We have lately been busy with RDF scalability. We work with the 8000 university LUBM data set, a little over a billion triples. We can load it in 23h 46m on a box with 8G RAM. With 16G we probably could get it in 16h.

The resulting database is 75G, 74 bytes per triple which is not bad. It will shrink a little more if explicitly compacted by merging adjacent partly filled pages. See Advances in Virtuoso RDF Triple Storage for an in-depth treatment of the subject.

The real question of RDF scalability is finding a way of having more than one CPU on the same index tree without them hitting the prohibitive penalty of waiting for a mutex. The sure solution is partitioning, would probably have to be by range of the whole key. but before we go to so much trouble, we'll look at dropping a couple of critical sections from index random access. Also some kernel parameters may be adjustable, like a spin count before calling the scheduler when trying to get an occupied mutex. Still we should not waste too much time on platform specifics. We'll see.

We just updated the Virtuoso Open Source cut. The latest RDF refinements are not in, so maybe the cut will have to be refreshed shortly.

We are also now applying the relational to RDF mapping discussed in Declarative SQL Schema to RDF Ontology Mapping to the ODS applications.

There is a form of the mapping in the VOS cut on the net but it is not quite ready yet. We must first finish testing it through mapping all the relational schemas of the ODS apps before we can really recommend it. This is another reason for a VOS update in the near future.

We will be looking at the query side of LUBM after the ISWC 2006 conference. So far, we find queries compile OK for many SIOC use cases with the cost model that there is now. A more systematic review of the cost model for SPARQL will come when we get to the queries.
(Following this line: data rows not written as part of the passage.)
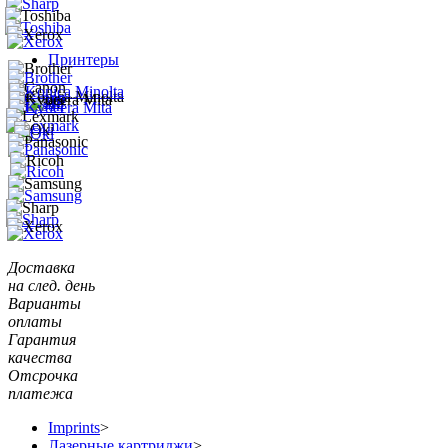
Принтеры
Доставка
на след. день
Варианты
оплаты
Гарантия
качества
Отсрочка
платежа
Imprints
>
Лазерные картриджи
>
We put some ideas about inferencing in the Advances in Triple Storage paper. The question is whether we should forward chain such things as class subsumption and subproperties. If we build these into the SQL engine used for running SPARQL, we probably can do these as unions at run time with good performance and better working set due to not storing trivial entailed triples. Some more thought and experimentation needs to go into this.